An Egyptian police Vehicle is parked inside a cemetery after the former Egyptian President Mohamed Morsi was buried in Cairo on June 18, 2019.
Egypt’s first democratically elected president Mohamed Morsi was buried in Cairo on Tuesday, his lawyer said, a day after he collapsed in court and died.
Rights groups called for an independent probe into the detention conditions and death of the Islamist, who was ousted in 2013 after a year of divisive rule.
State TV said the 67-year-old’s death was due to a cardiac arrest.
“He was buried in Medinat Nasr, in eastern Cairo, with his family present,” said Abdel Moneim Abdel Maksoud, one of his lawyer.
Morsi, also the country’s first civilian president, had appeared “animated” during a hearing in a retrial over charges of collaborating with foreign powers and militant groups, judicial and security sources said.
“The court granted him his request to speak for five minutes… He fell to the ground in the cage… and was transported immediately to the hospital. A medical report found… no pulse or breathing,” said the attorney general’s office.
“He arrived at the hospital dead at 4:50 pm exactly and there were no new, visible injuries found on the body.”
Another of Morsi’s legal defence team described the moment he received news of his death.
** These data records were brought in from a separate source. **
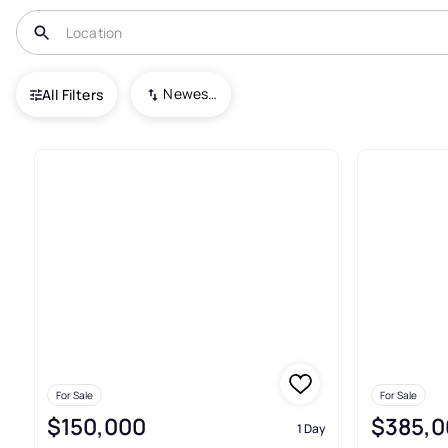
USA
PA
Allentown
Newest To Oldest
All Filters
273+ Real Estate & Homes For 
For Sale
For Sale
$150,000
$385,0
1 Day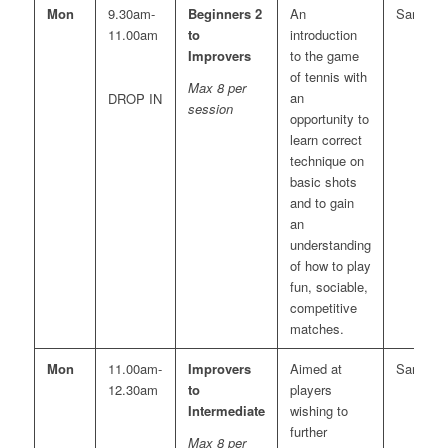
Mon
9.30am-
Beginners 2
An
Sara
11.00am
to
introduction
Improvers
to the game
of tennis with
Max 8 per
an
DROP IN
session
opportunity to
learn correct
technique on
basic shots
and to gain
an
understanding
of how to play
fun, sociable,
competitive
matches.
Mon
11.00am-
Improvers
Aimed at
Sara
12.30am
to
players
Intermediate
wishing to
further
Max 8 per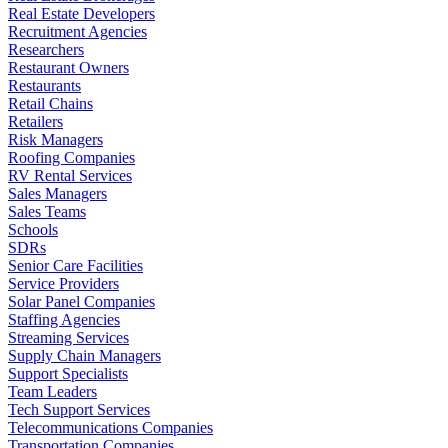
Real Estate Developers
Recruitment Agencies
Researchers
Restaurant Owners
Restaurants
Retail Chains
Retailers
Risk Managers
Roofing Companies
RV Rental Services
Sales Managers
Sales Teams
Schools
SDRs
Senior Care Facilities
Service Providers
Solar Panel Companies
Staffing Agencies
Streaming Services
Supply Chain Managers
Support Specialists
Team Leaders
Tech Support Services
Telecommunications Companies
Transportation Companies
“We heard the banging on the glass cage from the rest of the other inmates and them screaming loudly that Morsi had died,” the lawyer, Osama El Helw, told AFP.
Since Morsi’s overthrow on July 3, 2013, his former defence minister, now President Abdel Fattah al-Sisi, has waged an ongoing crackdown that has seen thousands of Muslim Brotherhood supporters jailed and hundreds facing death sentences.